Trie Finally

Yep, I know, tries are nothing new.  They are a very good way of storing sorted collections with order-N insertion and lookup times.  There are many implementations of tries available in most of the common languages (and probably the uncommon ones too, but I did not look too closely).  There are, however two problems with the existing solutions:

  1. They all store strings: – the sequence of values used to define the path to the stored value are always the characters of a string converted to integer values.
  2. They all store strings: all anybody ever stores in the trie are strings.  More specifically the same strings as they used to define the path to the storage position.

Now storing strings indexed against their contents is fine – you get an order-N sorted string storage mechanism.  And if that is all that you want then go for it.  But a trie could be so much more.  To prove this I have implemented a variant of the trie where I have broken from tradition in two ways:

  1. You do not have to store strings: the sequence of integers used to define the position in the trie is specified with an Iterator<Integer>.  You can easily derive this iterator from a string (I have a class for that) and use the string as a key, but this is not all you can do.  You could derive the iterator from a date, and yield year, month day, hour, minute, secon, millisecond to quickly sort and retreive by date (I will soon have a class for that).  Or you could define your own mapping as long as you can generate a sequence of integers from it.
  2. You do not have to store strings: Each position in the trie can store an instance of your desired type – trie is generic.
  3. The underlying structure is exposed: (yep, point three of two) By exposing the underlying structure some operations become faster, and the semantics of addition and removal become more flexible.

So if you want to store your Customer instances sorted against surname, or date of birth you can now do so with order-N insertion, lookup and removal in a trie (for name, or for date, or one of each).  You can use the tries to extract all customers with surnames beginning with ‘Smi’, or all customers born in january 1987.

And it is simple – there are really only three methods to think of.

Three methods? that sounds too simple – I exagerate for dramtic purposes – there are several other methods to support query and iteration, but the essential methods are:

  • public IndexTrie<T> putTrie(Iterator<Integer>) : returns the trie at the position specified, creating and inserting a new one if necessary.
  • public IndexTrie<T> getTrie(Iterator<Integer>) : returns the trie at the position specified or null if there is not one there.
  • public void remove() : removes the specified trie and all its children.

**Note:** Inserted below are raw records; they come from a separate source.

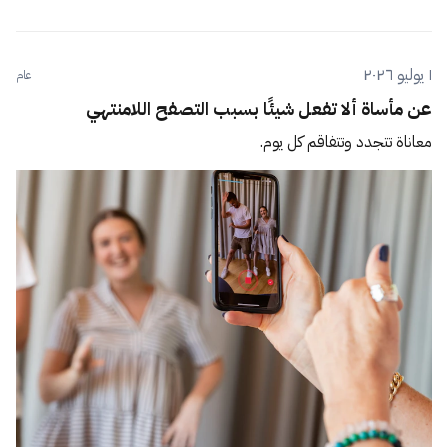
١ يوليو ٢٠٢٦
عام
عن مأساة ألا تفعل شيئًا بسبب التصفح اللامنتهي
معاناة تتجدد وتتفاقم كل يوم.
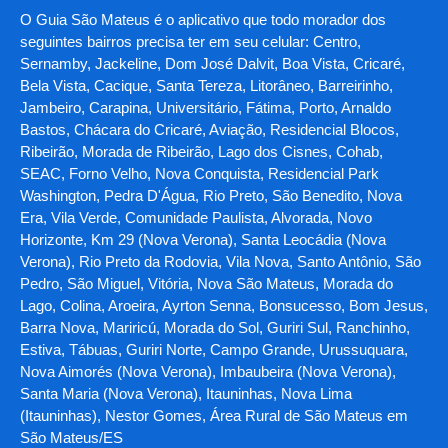
O Guia São Mateus é o aplicativo que todo morador dos
seguintes bairros precisa ter em seu celular: Centro,
Sernamby, Jackeline, Dom José Dalvit, Boa Vista, Cricaré,
Bela Vista, Cacique, Santa Tereza, Litorâneo, Barreirinho,
Jambeiro, Carapina, Universitário, Fátima, Porto, Arnaldo
Bastos, Chácara do Cricaré, Aviação, Residencial Blocos,
Ribeirão, Morada de Ribeirão, Lago dos Cisnes, Cohab,
SEAC, Forno Velho, Nova Conquista, Residencial Park
Washington, Pedra D'Água, Rio Preto, São Benedito, Nova
Era, Vila Verde, Comunidade Paulista, Alvorada, Novo
Horizonte, Km 29 (Nova Verona), Santa Leocádia (Nova
Verona), Rio Preto da Rodovia, Vila Nova, Santo Antônio, São
Pedro, São Miguel, Vitória, Nova São Mateus, Morada do
Lago, Colina, Aroeira, Ayrton Senna, Bonsucesso, Bom Jesus,
Barra Nova, Mariricú, Morada do Sol, Guriri Sul, Ranchinho,
Estiva, Tábuas, Guriri Norte, Campo Grande, Urussuquara,
Nova Aimorés (Nova Verona), Imbaubeira (Nova Verona),
Santa Maria (Nova Verona), Itauninhas, Nova Lima
(Itauninhas), Nestor Gomes, Área Rural de São Mateus em
São Mateus/ES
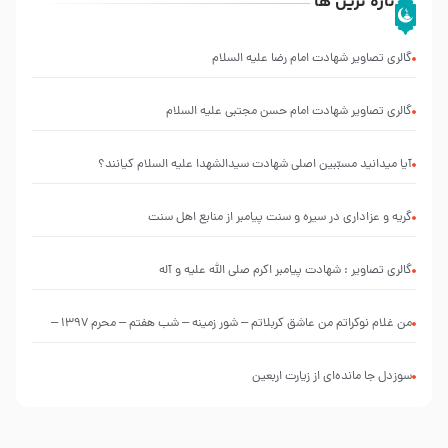
تازه ترین ها
گالری تصاویر شهادت امام رضا علیه السلام
گالری تصاویر شهادت امام حسن مجتبی علیه السلام
آیا میدانید مسبّبین اصلی شهادت سیدالشهدا علیه ‌السلام کیانند؟
گریه و عزاداری در سیره و سنت پیامبر از منابع اهل سنت
گالری تصاویر : شهادت پیامبر اکرم صلی الله علیه و آله
من غلام نوکراتم من عاشق کربلاتم – شور زمینه – شب هفتم – محرم 1397 –
کربلایی محمدحسین پویانفر
سوزدل جا مانده‌ای از زیارت اربعین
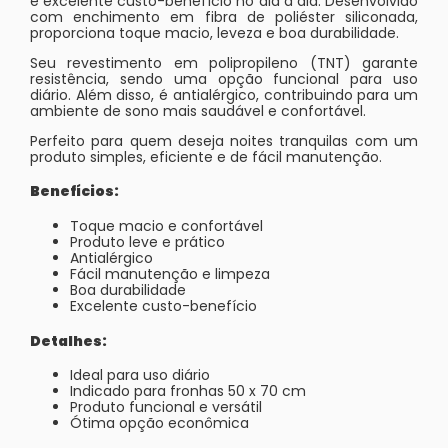
e excelente custo-benefício no dia a dia. Desenvolvido
com enchimento em fibra de poliéster siliconada,
proporciona toque macio, leveza e boa durabilidade.
Seu revestimento em polipropileno (TNT) garante
resistência, sendo uma opção funcional para uso
diário. Além disso, é antialérgico, contribuindo para um
ambiente de sono mais saudável e confortável.
Perfeito para quem deseja noites tranquilas com um
produto simples, eficiente e de fácil manutenção.
Benefícios:
Toque macio e confortável
Produto leve e prático
Antialérgico
Fácil manutenção e limpeza
Boa durabilidade
Excelente custo-benefício
Detalhes:
Ideal para uso diário
Indicado para fronhas 50 x 70 cm
Produto funcional e versátil
Ótima opção econômica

So if you are storing a list of Foo at each position you do not need to get the value and if null insert the value paying the navigation cost twice.  You can ‘put’ the trie at the position and modify its contents directly – paying the navigation cost once.

Other methods allow you to iterate the tries or values from any parent (and as we know from all those string implementation this gives us the members with a given prefix).

The code is available under Apache V2 licence.